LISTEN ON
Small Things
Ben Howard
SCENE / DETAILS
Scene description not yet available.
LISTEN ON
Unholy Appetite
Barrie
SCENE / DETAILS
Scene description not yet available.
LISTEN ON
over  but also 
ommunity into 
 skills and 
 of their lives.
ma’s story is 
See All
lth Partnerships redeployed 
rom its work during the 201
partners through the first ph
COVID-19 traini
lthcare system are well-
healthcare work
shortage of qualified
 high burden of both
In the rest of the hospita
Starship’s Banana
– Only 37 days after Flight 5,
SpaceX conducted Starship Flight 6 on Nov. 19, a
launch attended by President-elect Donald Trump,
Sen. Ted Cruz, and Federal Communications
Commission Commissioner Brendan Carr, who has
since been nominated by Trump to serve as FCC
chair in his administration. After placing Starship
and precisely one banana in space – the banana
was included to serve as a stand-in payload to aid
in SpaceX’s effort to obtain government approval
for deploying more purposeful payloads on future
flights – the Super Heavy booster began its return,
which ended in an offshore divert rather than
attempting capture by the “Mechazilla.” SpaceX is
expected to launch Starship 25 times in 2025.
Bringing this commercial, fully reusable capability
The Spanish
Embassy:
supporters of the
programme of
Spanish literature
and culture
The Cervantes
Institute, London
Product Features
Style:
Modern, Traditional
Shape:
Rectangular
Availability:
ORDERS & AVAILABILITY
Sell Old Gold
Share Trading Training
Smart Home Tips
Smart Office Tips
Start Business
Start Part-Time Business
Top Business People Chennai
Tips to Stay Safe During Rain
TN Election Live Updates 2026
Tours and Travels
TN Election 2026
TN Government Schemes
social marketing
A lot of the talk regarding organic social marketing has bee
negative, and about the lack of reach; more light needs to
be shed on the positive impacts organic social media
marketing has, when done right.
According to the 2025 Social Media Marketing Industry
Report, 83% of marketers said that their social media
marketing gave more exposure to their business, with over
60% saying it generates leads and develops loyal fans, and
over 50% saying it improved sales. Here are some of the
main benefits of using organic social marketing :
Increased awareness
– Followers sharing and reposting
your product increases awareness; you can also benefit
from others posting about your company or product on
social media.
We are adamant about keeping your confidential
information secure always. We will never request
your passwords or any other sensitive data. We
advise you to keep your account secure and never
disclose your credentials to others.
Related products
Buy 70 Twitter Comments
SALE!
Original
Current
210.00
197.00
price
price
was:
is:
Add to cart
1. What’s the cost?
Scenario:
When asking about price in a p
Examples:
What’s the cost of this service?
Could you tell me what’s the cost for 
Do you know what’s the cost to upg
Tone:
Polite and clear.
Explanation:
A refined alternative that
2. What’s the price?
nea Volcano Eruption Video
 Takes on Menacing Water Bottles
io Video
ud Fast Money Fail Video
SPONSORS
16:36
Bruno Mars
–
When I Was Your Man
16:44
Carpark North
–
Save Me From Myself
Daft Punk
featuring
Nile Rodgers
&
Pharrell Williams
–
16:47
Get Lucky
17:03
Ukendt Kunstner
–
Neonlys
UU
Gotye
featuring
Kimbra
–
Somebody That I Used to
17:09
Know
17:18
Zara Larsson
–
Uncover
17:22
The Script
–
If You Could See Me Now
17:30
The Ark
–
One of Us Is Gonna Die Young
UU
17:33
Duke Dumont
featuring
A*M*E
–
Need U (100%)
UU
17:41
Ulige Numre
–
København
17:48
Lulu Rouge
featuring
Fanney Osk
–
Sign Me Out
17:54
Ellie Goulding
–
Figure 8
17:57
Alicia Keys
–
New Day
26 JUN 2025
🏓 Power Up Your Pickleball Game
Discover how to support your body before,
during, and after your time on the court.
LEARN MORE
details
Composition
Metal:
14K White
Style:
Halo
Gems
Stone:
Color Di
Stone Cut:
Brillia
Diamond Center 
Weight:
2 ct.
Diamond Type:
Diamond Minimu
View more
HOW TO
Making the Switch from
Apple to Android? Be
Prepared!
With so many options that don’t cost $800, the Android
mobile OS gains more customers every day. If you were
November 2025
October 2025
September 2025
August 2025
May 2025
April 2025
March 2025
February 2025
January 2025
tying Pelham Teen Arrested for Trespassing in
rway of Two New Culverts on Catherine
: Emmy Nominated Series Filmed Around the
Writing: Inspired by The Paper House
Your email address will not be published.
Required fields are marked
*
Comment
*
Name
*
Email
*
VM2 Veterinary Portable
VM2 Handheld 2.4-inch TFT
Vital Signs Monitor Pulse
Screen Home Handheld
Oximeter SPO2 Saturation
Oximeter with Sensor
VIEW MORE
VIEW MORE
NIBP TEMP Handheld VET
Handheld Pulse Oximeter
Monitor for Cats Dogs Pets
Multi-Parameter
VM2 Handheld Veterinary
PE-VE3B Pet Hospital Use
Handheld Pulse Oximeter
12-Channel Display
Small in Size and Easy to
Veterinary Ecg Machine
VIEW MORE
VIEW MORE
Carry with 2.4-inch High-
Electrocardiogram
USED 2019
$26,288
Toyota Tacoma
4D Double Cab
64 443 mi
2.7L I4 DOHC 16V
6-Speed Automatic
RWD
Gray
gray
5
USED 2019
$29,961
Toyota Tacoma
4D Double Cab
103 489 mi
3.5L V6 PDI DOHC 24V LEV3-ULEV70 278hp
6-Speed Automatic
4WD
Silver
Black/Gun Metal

• [Task item] Among the lines above, find those containing the word "price" and copy each.

• [Task result]
price
price
When asking about price in a p
2. What’s the price?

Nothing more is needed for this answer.